Swarm64 prepares to announce service-provider partners for database-acceleration stack
Swarm64, which raised $12.5m in a funding round led by Intel Capital at the start of the year, says it’s making good progress toward establishing its relational database accelerator, both on-premises and in the cloud. The company promises to announce a large EMEA cloud provider as a customer and partner in the October timeframe.
The 451 Take
It’s taken a while for the market to catch up with Swarm64’s plans, and we’ve seen some necessary repositioning over the past five years as things have evolved. But today the idea of specialist acceleration is well established. Swarm64 has had the time to fill out its stack of software technologies that can take full advantage of FPGA characteristics while hiding the fearsome complexities of FPGA programming. And significantly, FPGA instances in the cloud are here, and require higher-level software layers for customers to take advantage of them. Service providers in particular now have an urgent motivation to partner with companies such as Swarm64.
Swarm64 is a Norwegian company that was founded in 2013, with offices in Oslo, but its headquarters is in Berlin. When 451 Research first covered the company in 2015, it was positioning itself as a chip startup providing FPGA acceleration for a broader set of big-data and analytics applications. But since then it has increasingly focused its parallel processing expertise specifically on speeding up open source relational database software, building out its software stack into a much more complete and integrated offering. The original CEO, Karsten Rönner, is still in place, as is cofounder Thomas Richter, now COO. Investors include Alliance Ventures, Target Partners and Investinor, which together contributed to an $8m series A round in September 2015. That was followed in January by a $12.5m series B round led by Intel Capital. Together with seed funding, that takes total funding up to $21m to date. Swarm64 is still a lean operation, with about 30 staff, but it’s been expanding in the US by opening a new subsidiary in Palo Alto, California.
The Swarm64 SDA (Scalable Data Accelerator) requires an Intel Programmable Accelerator Card with a 20nm Arria 10GX FPGA (derived from Intel’s acquisition of Altera back in 2015). The PCI-based PAC plugs into standard servers and runs the SDA software stack. Swarm64 uses the storage engine interfaces of open source databases to offload the main CPU and take advantage of FPGA chips. It’s effectively running its own storage engine and associated software stack alongside the original storage engine. The advantage is that existing databases can be used with no application changes required. MariaDB, MySQL and PostgreSQL 10 (or 11 beta) are the three databases supported. The strong multiple of performance-to-price ratio is what’s driving interest. Swarm64 claims a fourfold performance increase over standard PostgreSQL, with a price increase of 1.7 or 1.8. Hardware costs (which are coming down) amount to a few thousand dollars, while Swarm64 charges about $1,000 per month for the software stack.

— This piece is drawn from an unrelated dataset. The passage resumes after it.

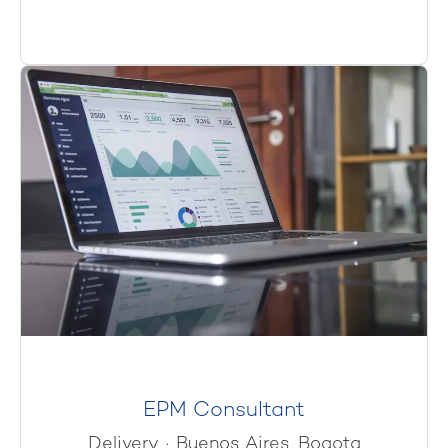
EPM Consultant
Delivery
·
Buenos Aires, Bogota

Swarm64 says that its software stack addresses six technology areas that enable the acceleration. It’s reluctant to list them, but does call out three in particular. First, optimized columns use a proprietary indexing mechanism made for fast data ingestion, scalability and incremental query- speed improvements, based on an approximate data layout with a custom algorithm. Second, data compression is used to keep all data compressed until it is being processed, which increases the data throughput and helps mitigate the PCI bottleneck – the larger the dataset, the more acceleration can be provided. And third, the stack implements query preprocessing and cooperative computing between FPGA and CPU. In contrast to GPUs, which typically offload and replace the CPU, the FPGA- based accelerator operates as a co-processor to the CPU. Aside from compression and decompression, which are handled directly on the FPGA, everything else supports algorithms that continue to run on the CPU, simplifying them by reducing the amount of data to cross-check.

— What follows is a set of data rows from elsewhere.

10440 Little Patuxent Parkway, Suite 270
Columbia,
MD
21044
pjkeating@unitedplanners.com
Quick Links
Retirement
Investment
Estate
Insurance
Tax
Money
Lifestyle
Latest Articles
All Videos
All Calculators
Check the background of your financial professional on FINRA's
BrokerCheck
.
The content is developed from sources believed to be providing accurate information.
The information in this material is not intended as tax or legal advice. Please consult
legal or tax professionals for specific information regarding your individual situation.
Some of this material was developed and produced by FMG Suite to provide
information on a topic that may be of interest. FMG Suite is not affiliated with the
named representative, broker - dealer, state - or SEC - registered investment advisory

Intel has claimed that FPGAs, used in conjunction with the Swarm64 acceleration stack, can boost real-time data-analytics performance by a factor of 20. While the Intel Arria 10, introduced in 2013, is a relatively mature part, Swarm64 says it will be taking advantage of newer FPGAs as they emerge, and not just from Intel – it promises additional support for Xilinx in 2019. The current version supports eight-lane PCIe Gen 3, but 16-lane Gen4 is coming, which will potentially boost data rates fourfold. The company is also working on increasing the degree of parallelism that the database can achieve on the CPU, more fully utilizing all the CPU cores to provide a linear performance increase.
For MySQL and MariaDB, the SDA storage engine sets next to InnoDB or any other storage engine. For PostgreSQL, the interface is through the Foreign Data Wrapper. Tables can be shared between the FPGA and CPU efficiently. Customers don’t access the FPGA directly, and don’t even need to know it exists (aside from the purchasers and the database administrator, who just has to create the relevant database tables as Swarm tables and define optimized columns so that SDA can select just the data needed for a specific query).

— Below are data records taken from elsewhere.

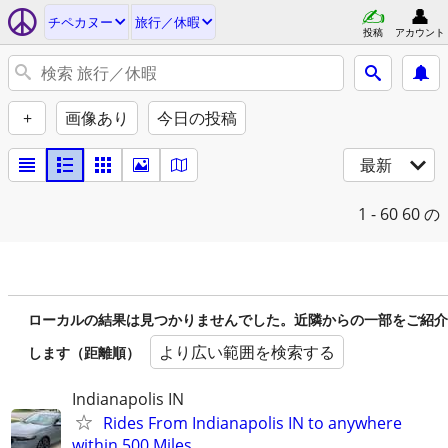
チペカヌー
旅行／休暇
投稿
アカウント
+
画像あり
今日の投稿
最新
1 - 60
60 の
ローカルの結果は見つかりませんでした。近隣からの一部をご紹介
より広い範囲を検索する
します（距離順）
Indianapolis IN
Rides From Indianapolis IN to anywhere
within 500 Miles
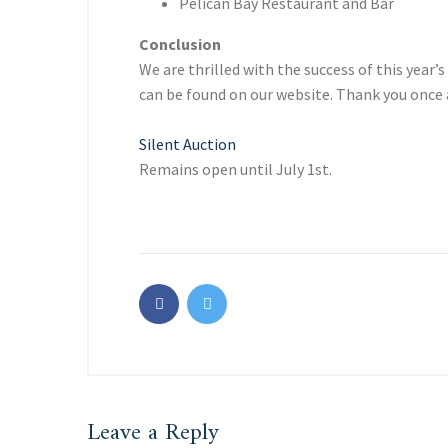
Pelican Bay Restaurant and Bar
Conclusion
We are thrilled with the success of this yea
can be found on our website. Thank you once 
Silent Auction
Remains open until July 1st.
Leave a Reply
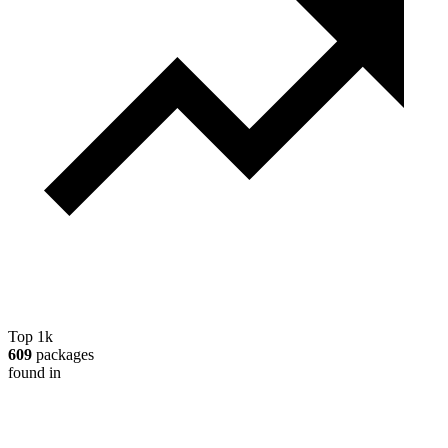
Top 1k
609
packages
found in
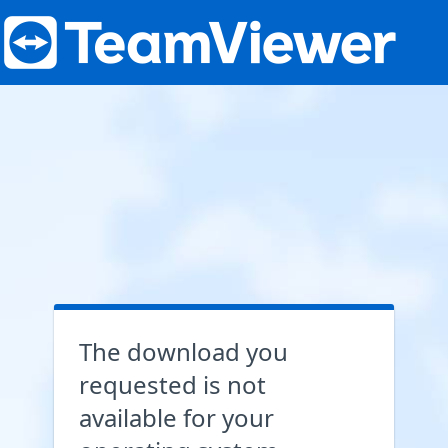
The download you
requested is not
available for your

Swarm64’s technology is equally applicable for cloud deployments as it is for on-premises servers. Its first major cloud win – with a large EMEA cloud provider that also has some US datacenters – is expected to be revealed in September or October. Customers will be able to rent an FPGA instance and then run the Swarm64 software stack on top of it. Running Swarm64 in a virtualized cloud environment will be an easier alternative for customers that don’t want to procure their own server and Intel Programmable Acceleration Card. There are further opportunities here for Swarm64 to have its software stack embedded in managed database or data-warehouse services (such as Amazon RedShift). The goal for Swarm64 is to become a platform play. As for on-premises deployments, system OEMs such as Dell, Fujitsu, HPE and Lenovo are now incorporating Aria 10 GX FPGAs into their mainstream server lines. They are key target platforms and potential partners for the Swarm64 stack, and some vendors might package SDA in appliance form.
Direct support for Oracle was once being considered as an option, until Swarm64 realized that most of the customer interest was coming from those looking to replace Oracle with open source alternatives. Postgres and MariaDB both provide Oracle compatibility layers and tools. Relational databases remain the backbone for data analytics in the enterprise, for both operational and customer data. Swarm64 has also seen interest from industrial users that want to control processes and assets in near real time. Healthcare, government and retail are among the key verticals.
GPUs, the majority of them from NVIDIA, are the incumbent acceleration technology in the marketplace today, and their adoption is gaining momentum at cloud service providers. GPUs are great for streaming applications and for new workloads such as machine learning and AI, but harder to optimize for in-memory applications. There are database software houses that use GPUs as their engine, and they claim some impressive performance gains. But there’s a lot of custom coding to be done to support that, and because of that, standard distribution open source platform support is not an option. SQream DB, for instance, had to build its columnar database from the ground up. Others include BlazingDB, MapD, Kinetica and Brytlyt – the latter is based on PostgreSQL.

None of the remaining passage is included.